Tuvo la guerra perdida. El 31 de mayo de 2003 ya sólo sobrevivía gracias a un tratamiento continuado de diálisis. Necesitaba limpiar su sangre cada noche. Aún hoy grandes cicatrices en sus antebrazos le recuerdan lo que sufrió.Apenas podía mantenerse en pie. Eternamente fatigado, su cuerpo estaba envenenado. Le salvó su mente y un sueño: volver a jugar. Pero la realidad se lo ponía cada vez más difícil.

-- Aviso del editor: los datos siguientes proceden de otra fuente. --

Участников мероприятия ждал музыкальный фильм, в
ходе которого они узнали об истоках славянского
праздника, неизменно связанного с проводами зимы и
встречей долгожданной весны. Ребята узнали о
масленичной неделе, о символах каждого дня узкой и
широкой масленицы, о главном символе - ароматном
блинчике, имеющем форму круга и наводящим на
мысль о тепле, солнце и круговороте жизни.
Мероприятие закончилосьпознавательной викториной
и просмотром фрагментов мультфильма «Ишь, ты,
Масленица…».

Su regreso empezaba a ser una quimera cuando se cruzó en su vida un admirador muy especial. Grant Kereama era un viejo amigo de la infancia. Se conocían de Wellington, la ciudad donde recaló la familia Lomu recién emigrada de Tonga. Aquel compañero de juegos, locutor en una emisora de radio, fue a verle y le preguntó:
-¿Jonah, qué necesitas?
-Un riñón nuevo, Grant.
-Yo te lo doy.
-Pero lo utilizaré para jugar.
-No me importa. Si te lo doy es tuyo. ¡Haz lo que quieras con él!
El 20 de julio de 2004 se hizo el trasplante. Cinco horas de operación y 35 puntos de sutura desde el plexo hasta el ombligo. El doctor Stephen Munn, especialista del hospital de Auckland, conociendo los deseos de su paciente, decidió colocar el nuevo riñón delante de los dos ya inservibles de Lomu, pero un poco más arriba del lugar habitual para este órgano. Lo implantó bajo el diafragma, protegido por la undécima y duodécima costillas, para intentar salvaguardarlo de futuros golpes.

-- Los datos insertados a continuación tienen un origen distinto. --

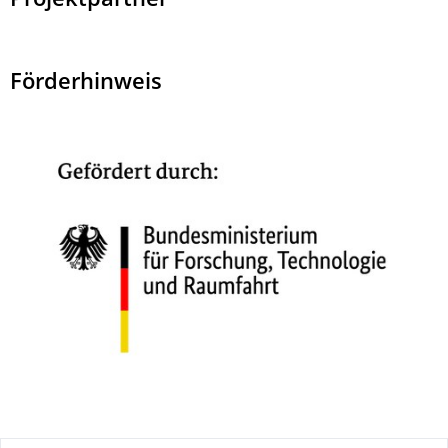
Projektpartner
Förderhinweis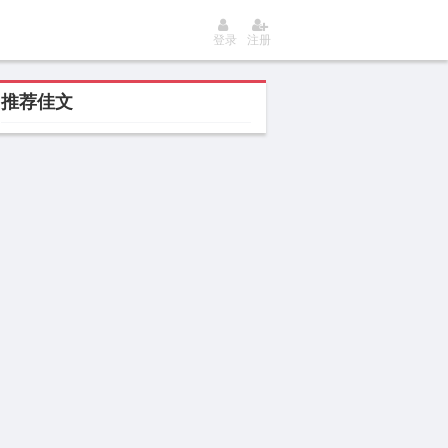
登录
注册
推荐佳文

El camino de retorno comenzaba, pero aún fue muy largo. Que no hubiera rechazo, que se curase la herida, que aceptase la medicación, recuperarse, volver a entrenarse y, por fin, saltar de nuevo a un campo. Fue hace un par de semanas en Italia, en un partido entre el Cardiff galés, su nuevo club, y el Calvisano. Sólo disputó 60 minutos. Un auténtico milagro. Ya lleva tres partidos y precisamente ayer logró su primer ensayo. Pero quiere más. Estar en el Mundial 2007. Volver a entonar el cántico guerrero de los maoríes, la temible «Haka» («Ka mate, ka mate, ka ora, ka ora», «A la muerte, a la muerte, a la vida, a la vida»). Con 30 años y un sólo riñón, vuelve a ser imparable.